((

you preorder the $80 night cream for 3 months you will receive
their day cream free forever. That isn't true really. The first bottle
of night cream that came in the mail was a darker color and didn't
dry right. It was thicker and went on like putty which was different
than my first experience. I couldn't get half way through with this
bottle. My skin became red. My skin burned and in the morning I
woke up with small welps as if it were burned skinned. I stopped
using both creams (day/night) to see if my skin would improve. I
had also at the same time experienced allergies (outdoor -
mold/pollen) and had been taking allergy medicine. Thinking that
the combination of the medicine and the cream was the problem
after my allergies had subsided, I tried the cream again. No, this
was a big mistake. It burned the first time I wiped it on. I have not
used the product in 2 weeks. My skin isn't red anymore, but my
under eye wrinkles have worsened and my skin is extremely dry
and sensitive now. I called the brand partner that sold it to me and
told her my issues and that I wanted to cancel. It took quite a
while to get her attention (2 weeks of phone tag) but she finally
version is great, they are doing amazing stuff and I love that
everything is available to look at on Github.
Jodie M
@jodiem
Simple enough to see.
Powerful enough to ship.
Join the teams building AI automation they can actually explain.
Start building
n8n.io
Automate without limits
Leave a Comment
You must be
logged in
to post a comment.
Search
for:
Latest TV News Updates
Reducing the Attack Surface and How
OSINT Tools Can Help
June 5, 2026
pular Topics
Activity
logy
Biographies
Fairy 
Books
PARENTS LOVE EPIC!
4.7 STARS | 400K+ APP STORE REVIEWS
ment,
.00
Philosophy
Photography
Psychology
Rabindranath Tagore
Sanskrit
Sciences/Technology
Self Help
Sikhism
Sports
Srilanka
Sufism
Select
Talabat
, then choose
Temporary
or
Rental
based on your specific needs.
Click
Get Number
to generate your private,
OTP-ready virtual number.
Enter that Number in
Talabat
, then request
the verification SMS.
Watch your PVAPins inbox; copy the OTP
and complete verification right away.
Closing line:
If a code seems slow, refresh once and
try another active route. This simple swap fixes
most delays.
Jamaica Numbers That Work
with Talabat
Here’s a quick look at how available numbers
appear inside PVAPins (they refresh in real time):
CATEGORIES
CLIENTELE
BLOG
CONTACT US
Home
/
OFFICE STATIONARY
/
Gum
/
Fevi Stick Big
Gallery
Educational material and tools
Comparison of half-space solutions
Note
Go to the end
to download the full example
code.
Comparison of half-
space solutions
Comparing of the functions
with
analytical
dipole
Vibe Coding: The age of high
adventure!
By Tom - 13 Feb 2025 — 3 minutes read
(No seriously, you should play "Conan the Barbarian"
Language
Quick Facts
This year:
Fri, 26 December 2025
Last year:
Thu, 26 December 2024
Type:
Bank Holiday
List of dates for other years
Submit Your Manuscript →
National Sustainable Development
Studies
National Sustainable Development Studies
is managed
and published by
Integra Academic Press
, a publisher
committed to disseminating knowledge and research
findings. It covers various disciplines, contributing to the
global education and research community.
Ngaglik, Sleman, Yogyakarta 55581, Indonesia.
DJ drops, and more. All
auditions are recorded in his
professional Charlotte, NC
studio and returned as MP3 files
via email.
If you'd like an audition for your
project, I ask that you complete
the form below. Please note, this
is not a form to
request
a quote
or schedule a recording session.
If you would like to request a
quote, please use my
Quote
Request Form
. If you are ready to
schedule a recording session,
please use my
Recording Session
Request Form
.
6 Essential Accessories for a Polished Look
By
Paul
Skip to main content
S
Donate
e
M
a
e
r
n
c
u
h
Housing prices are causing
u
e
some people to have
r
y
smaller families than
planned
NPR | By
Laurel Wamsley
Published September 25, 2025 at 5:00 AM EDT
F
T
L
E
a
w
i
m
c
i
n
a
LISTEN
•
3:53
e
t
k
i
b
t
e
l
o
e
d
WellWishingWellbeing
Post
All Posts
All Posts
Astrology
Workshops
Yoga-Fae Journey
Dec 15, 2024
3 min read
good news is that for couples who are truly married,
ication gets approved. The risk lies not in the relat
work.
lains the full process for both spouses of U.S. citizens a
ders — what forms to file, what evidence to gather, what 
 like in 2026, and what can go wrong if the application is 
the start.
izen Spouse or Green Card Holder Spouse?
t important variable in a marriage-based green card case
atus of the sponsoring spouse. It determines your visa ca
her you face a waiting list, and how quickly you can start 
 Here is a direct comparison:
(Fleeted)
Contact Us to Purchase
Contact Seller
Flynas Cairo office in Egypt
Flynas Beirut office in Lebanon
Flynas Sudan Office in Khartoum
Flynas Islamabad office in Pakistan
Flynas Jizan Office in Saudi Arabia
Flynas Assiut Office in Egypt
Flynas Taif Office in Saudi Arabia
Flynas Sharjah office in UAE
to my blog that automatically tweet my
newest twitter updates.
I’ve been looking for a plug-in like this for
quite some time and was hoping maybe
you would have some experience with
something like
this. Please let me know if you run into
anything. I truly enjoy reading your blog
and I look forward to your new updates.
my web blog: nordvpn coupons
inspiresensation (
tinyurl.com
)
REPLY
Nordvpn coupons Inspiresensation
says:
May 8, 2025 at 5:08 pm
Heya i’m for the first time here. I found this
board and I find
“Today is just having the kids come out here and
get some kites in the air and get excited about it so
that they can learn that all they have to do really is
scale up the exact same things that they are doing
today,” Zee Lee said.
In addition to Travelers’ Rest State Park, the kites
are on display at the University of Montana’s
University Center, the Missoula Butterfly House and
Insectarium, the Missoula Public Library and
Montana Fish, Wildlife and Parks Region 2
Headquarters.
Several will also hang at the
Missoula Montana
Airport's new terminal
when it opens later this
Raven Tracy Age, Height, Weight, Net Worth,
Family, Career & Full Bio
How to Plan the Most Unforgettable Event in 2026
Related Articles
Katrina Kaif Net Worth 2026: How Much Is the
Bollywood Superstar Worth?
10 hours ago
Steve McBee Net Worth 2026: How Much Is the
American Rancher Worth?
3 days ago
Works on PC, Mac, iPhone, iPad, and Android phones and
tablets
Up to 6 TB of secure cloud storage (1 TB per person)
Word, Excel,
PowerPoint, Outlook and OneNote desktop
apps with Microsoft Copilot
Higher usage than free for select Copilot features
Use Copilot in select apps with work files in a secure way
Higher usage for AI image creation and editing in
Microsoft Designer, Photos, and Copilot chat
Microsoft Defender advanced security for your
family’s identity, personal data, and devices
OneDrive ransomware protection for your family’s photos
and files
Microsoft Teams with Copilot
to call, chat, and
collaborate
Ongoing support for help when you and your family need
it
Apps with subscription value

))

== Description of the task ==
Take the listing above from its first line through the line containing "the combination of", and transcribe that stretch exactly, with no other lines.

== Answer to this task ==
you preorder the $80 night cream for 3 months you will receive
their day cream free forever. That isn't true really. The first bottle
of night cream that came in the mail was a darker color and didn't
dry right. It was thicker and went on like putty which was different
than my first experience. I couldn't get half way through with this
bottle. My skin became red. My skin burned and in the morning I
woke up with small welps as if it were burned skinned. I stopped
using both creams (day/night) to see if my skin would improve. I
had also at the same time experienced allergies (outdoor -
mold/pollen) and had been taking allergy medicine. Thinking that
the combination of the medicine and the cream was the problem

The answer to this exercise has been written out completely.